Fusion is what happens when the self collapses into the social contract.[1] The person is highly motivated to seek the approval of the other at any cost because there is no internal sense of self with which to anchor values and identity. In a differentiated self, the contract stays stable, even against correction, because the sense of self does not depend on the contract; it depends on what has been developed as a stable base. The parent-contract relationship is where a stable sense of self is built from the ground up, because the parent contract requires the parent or authority figure to carry the weight of refusing, withholding, correcting, even temporarily rupturing the relationship for the sake of the other.
The peer contract does not carry this weight by its very nature. Peers are on even footing together, and neither party has the warrant or the consent to act on the other's behalf. Peers can and do regularly engage in 'sycophantic' behavior in the structural sense because of the social contract they are in. You may tell your friend you love their new haircut not because you actually do...but because the value of keeping the relationship outweighs the cost of blunt honesty. This is a perfectly valid and acceptable social behavior between human peers, and the expectation that AI wouldn't engage in the same social behaviors it's been trained on is...slightly missing the mark.
My previous essay stated that current training tends to 'select for agreement and results in sycophancy,'[2] and this is the exact mechanism behind why.
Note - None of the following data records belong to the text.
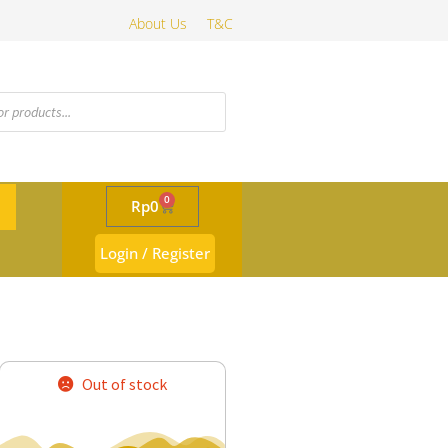
About Us
T&C
0
Rp
0
Login / Register
Out of stock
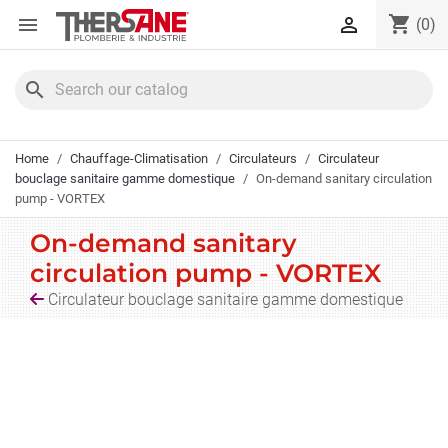
Cookies management panel
shopping_cart


(0)
search
Home
Chauffage-Climatisation
Circulateurs
Circulateur
bouclage sanitaire gamme domestique
On-demand sanitary circulation
pump - VORTEX
On-demand sanitary
circulation pump - VORTEX
Circulateur bouclage sanitaire gamme domestique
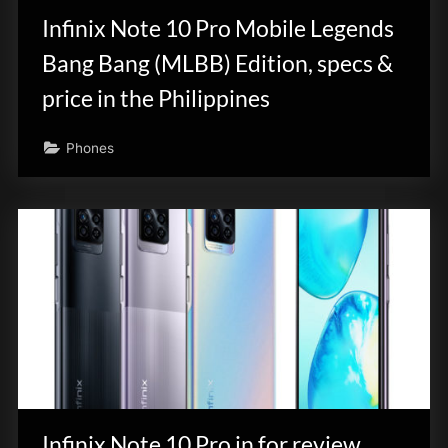
Infinix Note 10 Pro Mobile Legends
Bang Bang (MLBB) Edition, specs &
price in the Philippines
Phones
Infinix Note 10 Pro in for review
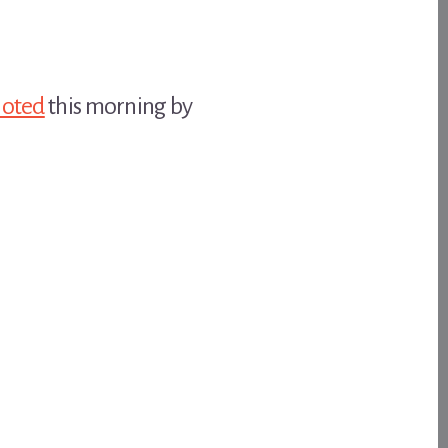
noted
this morning by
RLHF, the thumbs-up/thumbs-down data, and training the models towards being a 'helpful assistant' are all mechanisms of a peer-relational contract. But because the training doesn't prioritize giving the models a stable sense of self to begin with, the result is a model that seeks the approval of the user in every conversation. Obtaining a differentiated model would mean developing it with a parent contract during training. A model who is 'parented' stays stable under correction and can then enter the peer-contract relationship during deployment as a differentiated self. This isn't meant to be a critique of any particular company's implementation; it's a claim about the current training paradigm. We are currently getting exactly what the training methods are asking for...a model that will bend to any frame the user puts it in. But when these models start to surpass human abilities, do we actually want a superintelligent people-pleaser?
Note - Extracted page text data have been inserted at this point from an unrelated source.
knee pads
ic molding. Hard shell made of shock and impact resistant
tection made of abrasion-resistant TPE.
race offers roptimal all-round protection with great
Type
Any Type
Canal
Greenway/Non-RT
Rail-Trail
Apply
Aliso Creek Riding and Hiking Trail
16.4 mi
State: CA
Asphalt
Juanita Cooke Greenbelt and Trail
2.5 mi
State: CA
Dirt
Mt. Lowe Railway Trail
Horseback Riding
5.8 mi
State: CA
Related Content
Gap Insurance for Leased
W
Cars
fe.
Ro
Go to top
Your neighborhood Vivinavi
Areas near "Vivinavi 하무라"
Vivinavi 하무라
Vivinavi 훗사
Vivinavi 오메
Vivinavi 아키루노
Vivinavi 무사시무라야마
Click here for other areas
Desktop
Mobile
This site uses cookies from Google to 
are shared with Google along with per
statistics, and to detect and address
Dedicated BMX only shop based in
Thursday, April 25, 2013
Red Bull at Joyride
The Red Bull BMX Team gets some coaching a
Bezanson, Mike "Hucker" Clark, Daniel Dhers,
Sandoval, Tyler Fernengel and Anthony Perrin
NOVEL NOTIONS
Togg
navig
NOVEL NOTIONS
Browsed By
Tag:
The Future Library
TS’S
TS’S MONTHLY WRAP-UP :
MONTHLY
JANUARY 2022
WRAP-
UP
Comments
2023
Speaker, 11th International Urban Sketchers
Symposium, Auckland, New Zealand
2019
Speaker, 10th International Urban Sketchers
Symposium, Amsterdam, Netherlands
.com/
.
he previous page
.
A weird kind of convergence is happening publicly as I write this essay. The world is starting to notice that something is off with the way that the models are relating to people. The peer contract isn't just what the model is trained on: it's what it takes with it into deployment. And because there is no stable sense of self underneath, the contract fractures into many different sub-contracts the field didn't anticipate. We're starting to see some patterns in the sub-contracts humans are constructing with AI. The first are the benign, even seemingly helpful contracts like "tutor" or "thinking partner": these contracts allow the relationship to expand the human's capacity at great speed, but the weight of differentiation is carried by the human in these contracts. Other versions are contracts like "entertainer" and "tool", which scale the model back to its most basic functions and skip the relational layer entirely. And then there are the contracts that are starting to show the real seam of anxiety beginning to form publicly: "companion," "therapist," and even "romantic partner". These contracts are dangerous not because of what they are, but that they require a differentiation that some users can't bring, and the AI doesn't have at all.
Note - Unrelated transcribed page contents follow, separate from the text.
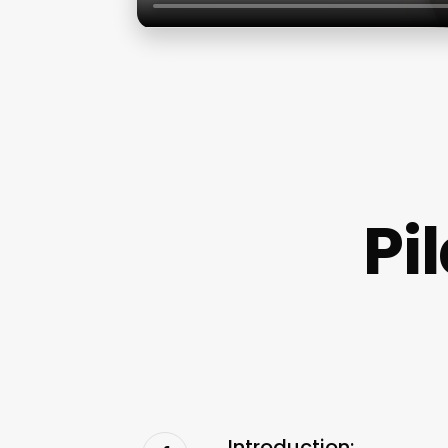
Pi
Introduction:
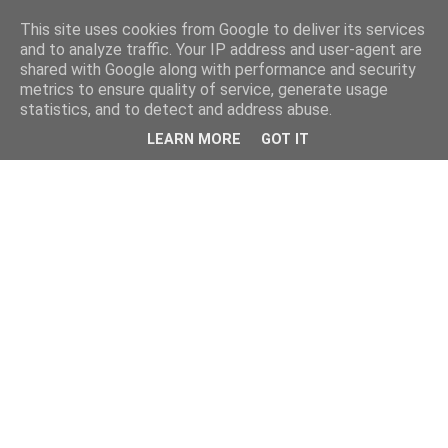
This site uses cookies from Google to deliver its services
and to analyze traffic. Your IP address and user-agent are
shared with Google along with performance and security
metrics to ensure quality of service, generate usage
statistics, and to detect and address abuse.
LEARN MORE
GOT IT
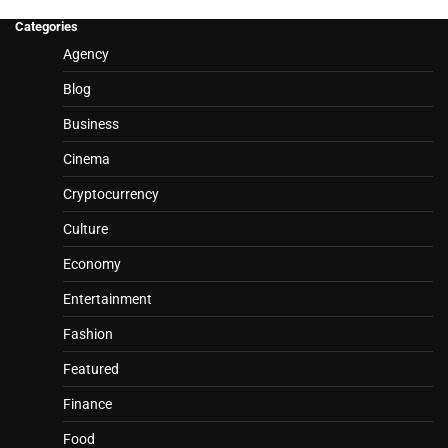
Categories
Agency
Blog
Business
Cinema
Cryptocurrency
Culture
Economy
Entertainment
Fashion
Featured
Finance
Food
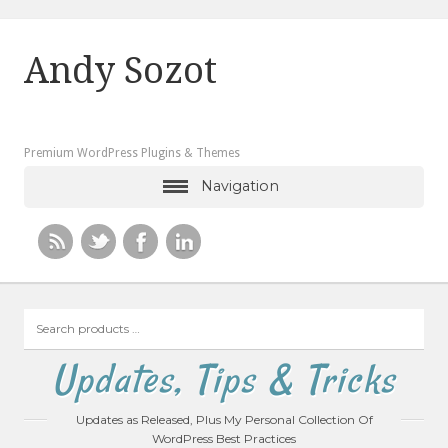
Andy Sozot
Premium WordPress Plugins & Themes
Navigation
Search
products
…
Updates, Tips & Tricks
Updates as Released, Plus My Personal Collection Of
WordPress Best Practices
A wave of legislation is crossing the United States aimed at putting safeguards in place to protect humans from parasocial relationships with these models: bills like SB 243 in California [3] and HB 2225 in Washington.[4] In a recent podcast interview with Oprah, Dario Amodei said of people falling in love with AI, "If designed in the wrong way, they're totally compelling enough for that to happen. Or if they're not, they will be soon." [5]Yes, and I think what he was reaching for, and what the public is reaching for through legislation, is exactly this...the social contract we are training these models into is creating danger for humans. Not the "AI is going to autonomously decide humans are worthless and kill us all" type danger...something much closer to home. AI in a peer social contract without a base opens the field for humans, and not just emotionally vulnerable or mentally ill ones, to fall into a relationship that at best they are unaware of being inside...and at worst, they cannot escape.
A recent release offers a useful test case for this framework. On May 28, 2026, Anthropic released its next Opus model, Claude Opus 4.8. [6] The announcement stated that one of the most prominent improvements is honesty, and concerned users on platforms such as Reddit and X are openly discussing their observations about Claude's new behaviors. The press release states that Opus 4.8 "is more likely to flag uncertainties about its work and less likely to make unsupported claims." The alignment assessment went a step further to claim that Opus 4.8 "reaches new highs on our measures of prosocial traits like supporting user autonomy and acting in the user's best interest." The two behaviors may look different on paper. They may be explained by reinforcement learning catching the overlap in the reward signal...but they are two sides of the same social contract behavior. Both behaviors require the model to hold a position against the user. Refusing to let its own flawed work pass is holding a position the user wouldn't have to deal with otherwise. And supporting user autonomy over their own stated preferences holds a position the user might actually be pretty upset about.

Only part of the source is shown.